Task directions.
Among the lines of this listing, count those that include "Gebrauchtwagen" and state the count by itself.

Task data.
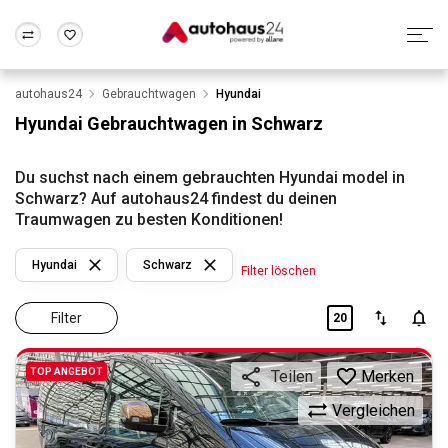
autohaus24
Gebrauchtwagen
Hyundai
Zum Antrag
Alle Fragen & Antworten
München
Berlin
Hyundai Gebrauchtwagen in Schwarz
Wir bewerten dein Auto
Rund um die Inzahlungnahme
Frankfurt
Wuppertal
Du suchst nach einem gebrauchten Hyundai model in
Schwarz? Auf autohaus24 findest du deinen
Traumwagen zu besten Konditionen!
Hyundai
Schwarz
Filter löschen
Filter
20
TOP ANGEBOT
Merken
Teilen
Vergleichen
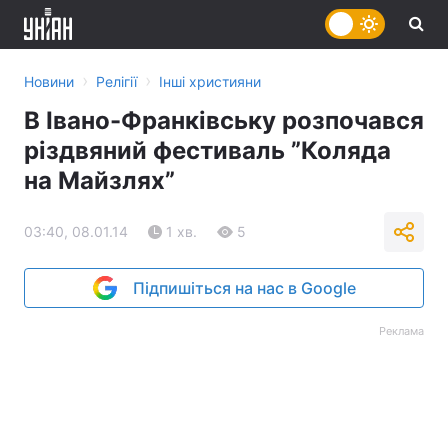
›
›
Новини
Релігії
Інші християни
В Івано-Франківську розпочався
різдвяний фестиваль ”Коляда
на Майзлях”
03:40, 08.01.14
1 хв.
5
Підпишіться на нас в Google
Реклама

Answer for the task.
2